» **What this task involves**:
Drop the pictures from the entries below, then reproduce the rest exactly.

Stored records
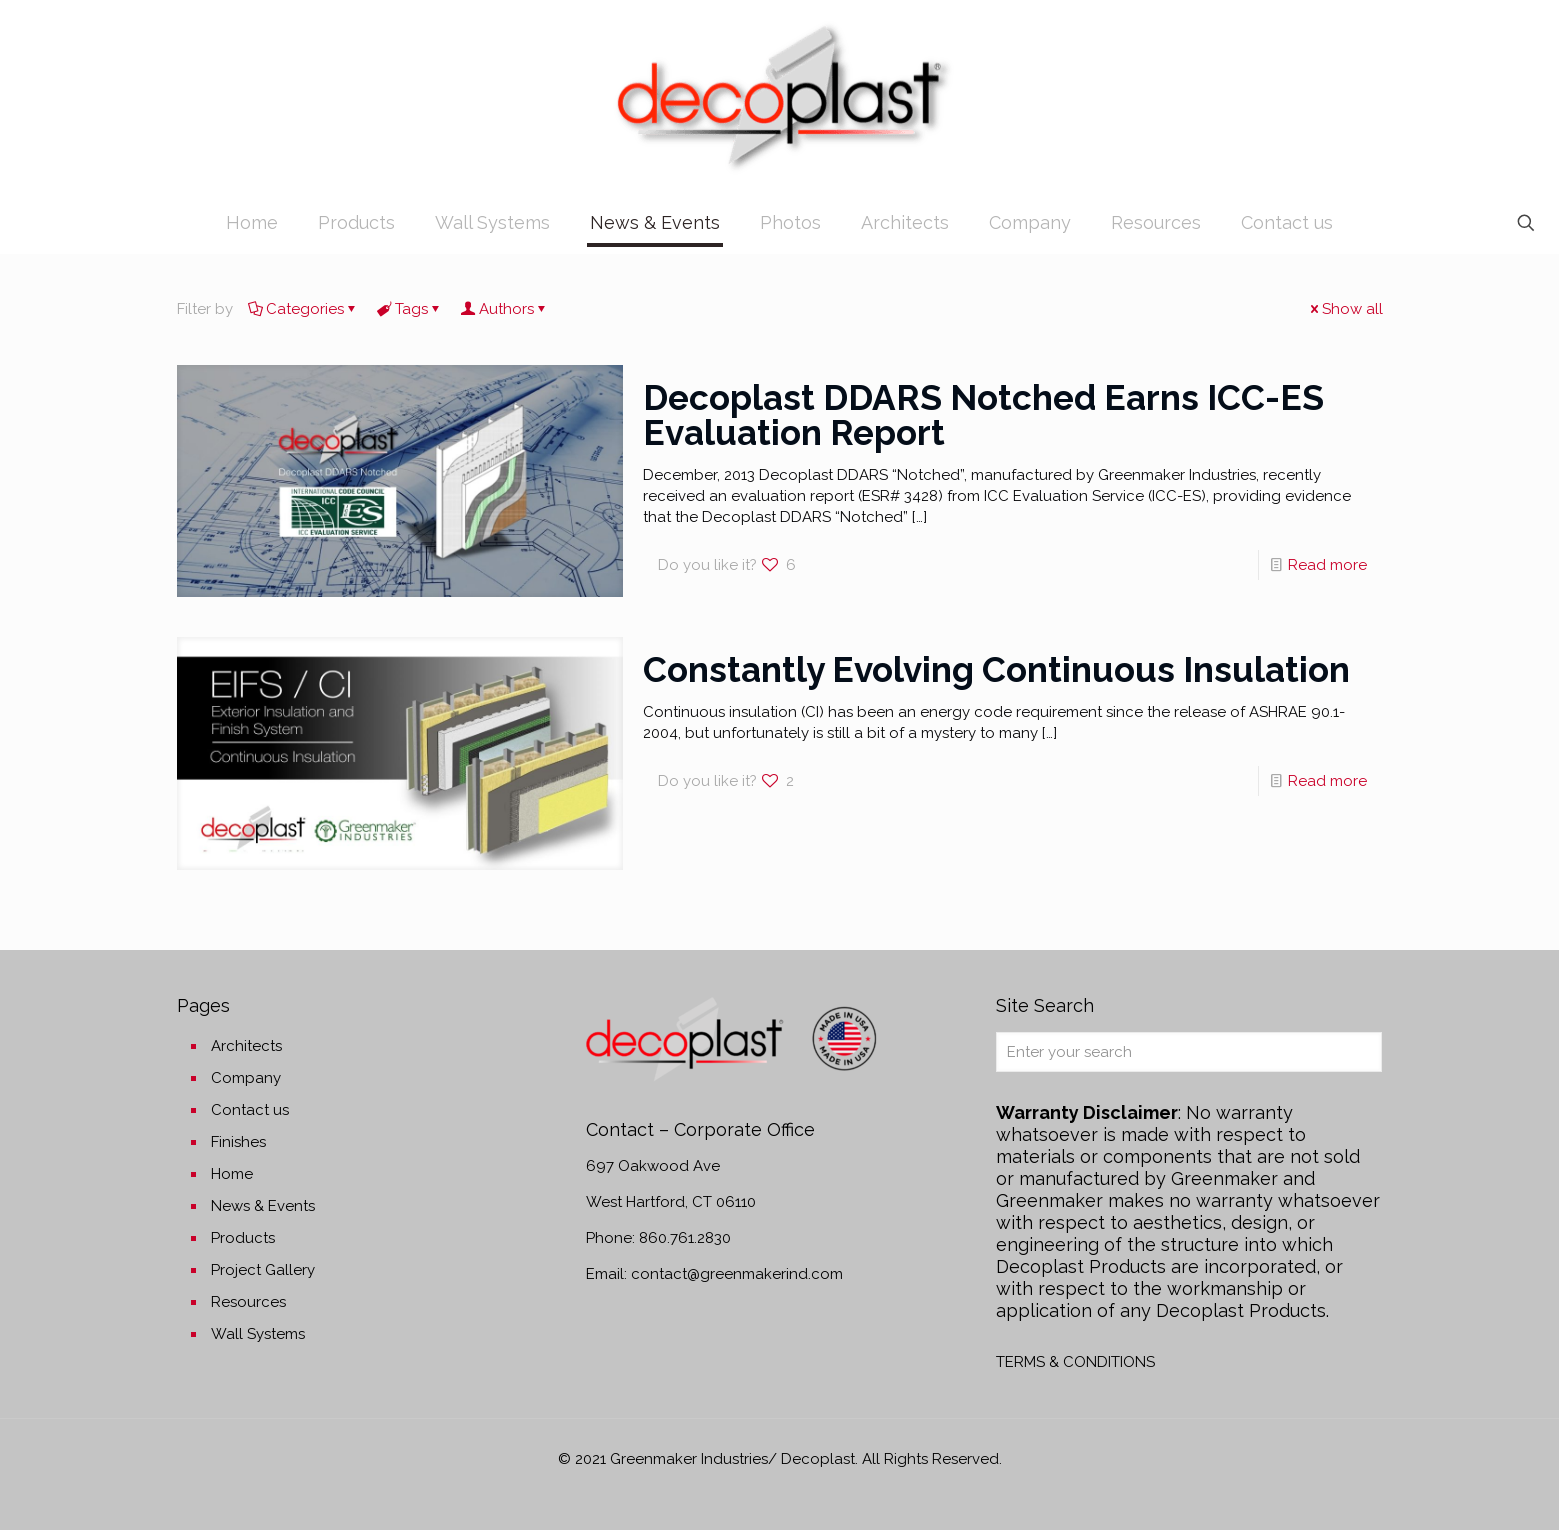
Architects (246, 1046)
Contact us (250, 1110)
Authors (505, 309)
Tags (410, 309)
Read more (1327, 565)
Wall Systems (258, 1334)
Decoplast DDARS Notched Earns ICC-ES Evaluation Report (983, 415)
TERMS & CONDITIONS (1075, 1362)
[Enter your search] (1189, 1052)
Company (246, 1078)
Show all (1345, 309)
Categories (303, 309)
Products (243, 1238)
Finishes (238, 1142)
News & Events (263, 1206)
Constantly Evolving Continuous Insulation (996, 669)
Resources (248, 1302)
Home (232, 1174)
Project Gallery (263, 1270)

» **Answer for the task**:
Architects (246, 1046)
Contact us (250, 1110)
Authors (505, 309)
Tags (410, 309)
Read more (1327, 565)
Wall Systems (258, 1334)
Decoplast DDARS Notched Earns ICC-ES Evaluation Report (983, 415)
TERMS & CONDITIONS (1075, 1362)
[Enter your search] (1189, 1052)
Company (246, 1078)
Show all (1345, 309)
Categories (303, 309)
Products (243, 1238)
Finishes (238, 1142)
News & Events (263, 1206)
Constantly Evolving Continuous Insulation (996, 669)
Resources (248, 1302)
Home (232, 1174)
Project Gallery (263, 1270)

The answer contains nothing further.